Texture formats

Started by
24 comments, last by Chris_F 10 years, 4 months ago

Reading around on the Internet there are a few tidbits I have come across several times, they are:

1. Modern GPUs don't have hardware support for uncompressed RGB textures. They will be converted to RGBA internally because the GPU doesn't like 3 component textures.

2. The best transfer format to use (especially on Windows?) is GL_BGRA. If you use GL_RGBA, the driver will have to swizzle your texture data when you call glTexImage2d, slowing the performance.

I've read both of those countless places it seems and so I decided to corroborate this by using ARB_internalformat_query2. I did the appropriate glGetInternalformativ calls with GL_INTERNALFORMAT_PREFERRED and GL_TEXTURE_IMAGE_FORMAT. What I got from this was different from what I expected considering the things I read.

According to glGetInternalformativ the internal format used when you ask for GL_RGB8 is GL_RGB8, the optimum transfer format for GL_RGB8 is GL_RGB and the optimum transfer format for GL_RGBA8 is GL_RGBA. So, is what I read outdated, or is my graphics driver lying to me?

I am using a AMD HD 5850 with the latest drivers.

Advertisement

RGBA, BGRA, or some other 32-bit format will be the internal format instead of RGB (24-bit). Processors generally don't operate on 24 bits at a time, so they'd pick a 32-bit format. But it's still faster to send the data across the incredibly slow bus as RGB and let the incredibly fast GPU convert it to RGBA for you.

As for RGBA and BGRA, I'd like to think video cards handle both at the same speed by now. I honestly haven't checked though. You might check if the tools you're using really are giving you RGBA, and not BGRA. I kind of thought BGRA was picked in the first place so we wouldn't have to reorder bytes before we DMA it over to the video card. You probably want to stick with the actual memory layout used by your tools so you can memcpy instead of iterating through every pixel and every color component copying them individually.

Edit: I realized my first paragraph is very misleading. It's only useful to worry about bus traffic being generated if you actually generate it, and the normal case when you have dedicated graphics memory is that color data doesn't change after you load it during the loading screen or whatever. Just keep the 24-bit option in your pocket when you know you'll be passing the data back and forth for any reason since it could easily be your performance bottleneck (obviously test to confirm you are bandwidth-limited).

Regarding RGBA vs BGRA, I would make a strong guess that most modern GPUs would have swizzle functionality built into the texture fetch hardware, so if the data is stored in one order, but the shader wants it in another order, the swizzling would be free. GPUs actually have a bunch of neat funcionality like this hidden away, so that they can implement both the GL and D3D APIs, given their differences -- such as GL vs D3D's difference in Z range, or D3D9 vs everything-else's pixel centre coordinates...
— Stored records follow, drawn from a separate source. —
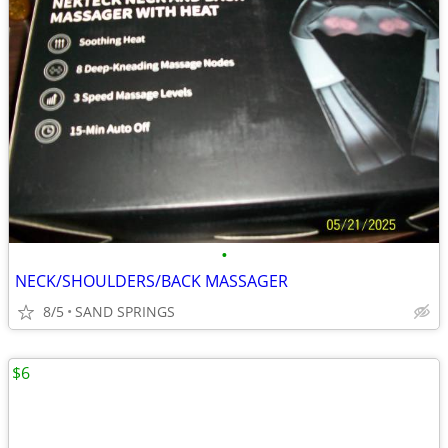
•
NECK/SHOULDERS/BACK MASSAGER
8/5
SAND SPRINGS
$6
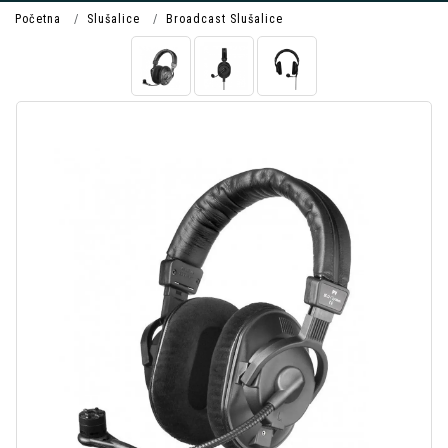
Početna
Slušalice
Broadcast Slušalice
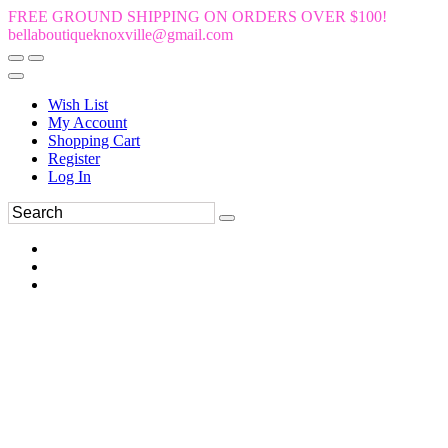
FREE GROUND SHIPPING ON ORDERS OVER $100!
bellaboutiqueknoxville@gmail.com
Wish List
My Account
Shopping Cart
Register
Log In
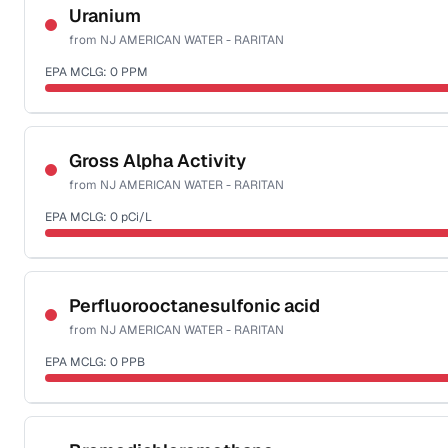
NSF-53
Uranium
from
NJ AMERICAN WATER - RARITAN
Health effects & filter options →
EPA MCLG:
0
PPM
Last Tested: 2025-10-06
Certified Filter Standards
NSF-58
Gross Alpha Activity
from
NJ AMERICAN WATER - RARITAN
Health effects & filter options →
EPA MCLG:
0
pCi/L
Last Tested: 2025-10-06
Certified Filter Standards
NSF-58
Perfluorooctanesulfonic acid
from
NJ AMERICAN WATER - RARITAN
Health effects & filter options →
EPA MCLG:
0
PPB
Last Tested: 2025-10-06
Certified Filter Standards
NSF-53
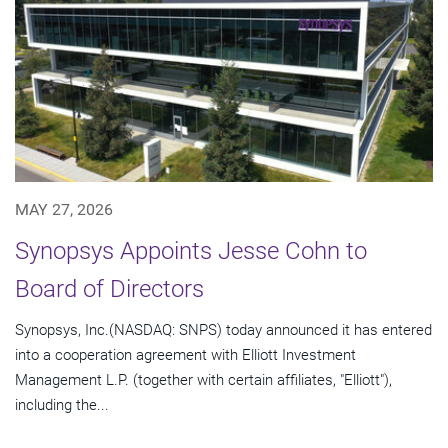
MAY 27, 2026
Synopsys Appoints Jesse Cohn to
Board of Directors
Synopsys, Inc.(NASDAQ: SNPS) today announced it has entered
into a cooperation agreement with Elliott Investment
Management L.P. (together with certain affiliates, "Elliott"),
including the...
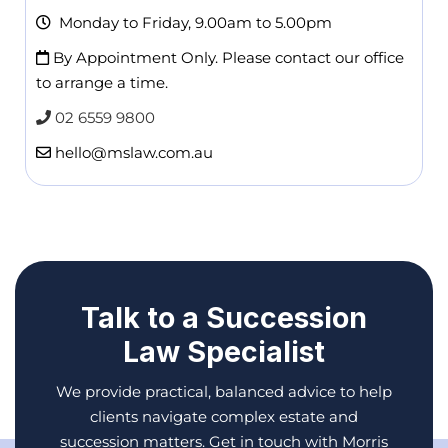
Monday to Friday, 9.00am to 5.00pm
By Appointment Only. Please contact our office
to arrange a time.
02 6559 9800
hello@mslaw.com.au
Talk to a Succession
Law Specialist
We provide practical, balanced advice to help
clients navigate complex estate and
succession matters. Get in touch with Morris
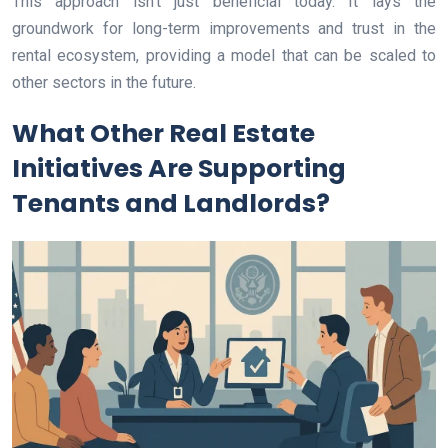
This approach isn’t just beneficial today. It lays the
groundwork for long-term improvements and trust in the
rental ecosystem, providing a model that can be scaled to
other sectors in the future.
What Other Real Estate
Initiatives Are Supporting
Tenants and Landlords?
I would guess that the Windows obsession with BGRA is probably a legacy of their software-rendered desktop manager, which probably chose BGRA ordering arbitrarily and then forced all other software to comply with it.
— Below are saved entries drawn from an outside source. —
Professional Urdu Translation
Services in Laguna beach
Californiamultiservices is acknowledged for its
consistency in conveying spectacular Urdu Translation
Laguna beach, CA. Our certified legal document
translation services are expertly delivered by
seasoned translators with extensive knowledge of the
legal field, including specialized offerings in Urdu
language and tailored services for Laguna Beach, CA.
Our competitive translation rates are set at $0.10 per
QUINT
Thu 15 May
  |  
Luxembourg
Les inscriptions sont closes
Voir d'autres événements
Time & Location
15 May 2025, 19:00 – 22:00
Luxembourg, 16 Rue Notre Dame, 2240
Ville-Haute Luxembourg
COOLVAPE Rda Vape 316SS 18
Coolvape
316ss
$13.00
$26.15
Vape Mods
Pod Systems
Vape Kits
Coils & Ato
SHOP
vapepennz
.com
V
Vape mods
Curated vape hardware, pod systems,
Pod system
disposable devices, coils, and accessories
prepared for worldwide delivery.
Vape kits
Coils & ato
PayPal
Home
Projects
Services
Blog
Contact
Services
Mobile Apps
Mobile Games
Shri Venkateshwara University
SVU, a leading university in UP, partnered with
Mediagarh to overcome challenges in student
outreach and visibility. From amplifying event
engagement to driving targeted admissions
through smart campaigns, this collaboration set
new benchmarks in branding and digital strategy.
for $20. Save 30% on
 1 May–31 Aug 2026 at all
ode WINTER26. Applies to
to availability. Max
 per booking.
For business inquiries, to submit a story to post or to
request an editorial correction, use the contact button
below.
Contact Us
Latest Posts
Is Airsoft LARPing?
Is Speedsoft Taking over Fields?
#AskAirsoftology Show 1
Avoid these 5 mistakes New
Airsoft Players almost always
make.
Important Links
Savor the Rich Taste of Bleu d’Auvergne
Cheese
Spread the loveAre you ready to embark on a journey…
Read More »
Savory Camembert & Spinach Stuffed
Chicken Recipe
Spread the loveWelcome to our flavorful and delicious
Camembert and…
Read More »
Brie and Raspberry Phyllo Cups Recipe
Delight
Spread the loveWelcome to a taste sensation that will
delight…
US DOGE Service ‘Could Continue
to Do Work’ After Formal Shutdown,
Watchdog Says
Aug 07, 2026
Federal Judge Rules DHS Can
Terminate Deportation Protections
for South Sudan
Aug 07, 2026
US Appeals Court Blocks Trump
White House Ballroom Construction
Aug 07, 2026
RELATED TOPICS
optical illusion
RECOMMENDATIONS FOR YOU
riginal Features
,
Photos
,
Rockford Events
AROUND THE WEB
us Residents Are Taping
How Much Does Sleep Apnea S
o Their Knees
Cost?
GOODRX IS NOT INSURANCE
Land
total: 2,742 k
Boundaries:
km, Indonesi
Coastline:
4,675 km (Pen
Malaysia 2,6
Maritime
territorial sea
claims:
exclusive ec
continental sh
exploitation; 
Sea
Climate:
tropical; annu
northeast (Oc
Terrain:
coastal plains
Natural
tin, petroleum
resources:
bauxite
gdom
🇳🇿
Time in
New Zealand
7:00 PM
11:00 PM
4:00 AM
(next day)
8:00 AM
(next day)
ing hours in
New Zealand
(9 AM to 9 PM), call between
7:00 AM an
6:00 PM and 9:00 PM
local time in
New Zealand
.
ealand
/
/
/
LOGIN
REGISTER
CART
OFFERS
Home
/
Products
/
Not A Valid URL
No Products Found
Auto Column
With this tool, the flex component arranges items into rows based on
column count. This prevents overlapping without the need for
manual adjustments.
Not sure about your other question. When the driver says that the actual internal format is RGB, maybe it's reporting that because it's actually using "RGBX" or "XRGB" (i.e. RGB with a padding byte), but this format doesn't exist in the GL enumerations?

The best way as always is to test, and it's simple enough to knock up a quick program to test various combinations and see where the performance is.

glTexImage on it's own is not good for testing with because the driver needs to set up a texture, perform various internal checks, allocate storage, etc. The overhead of that is likely to overwhelm any actual transfer performance.

So using glTexSubImage you can more reasonably isolate transfer performance, and your test program will initially specify a texture (using glTexImage), then perform a bunch of timed glTexSubImage calls. By swapping out the parameters you can get a good feel for which combinations are the best to use.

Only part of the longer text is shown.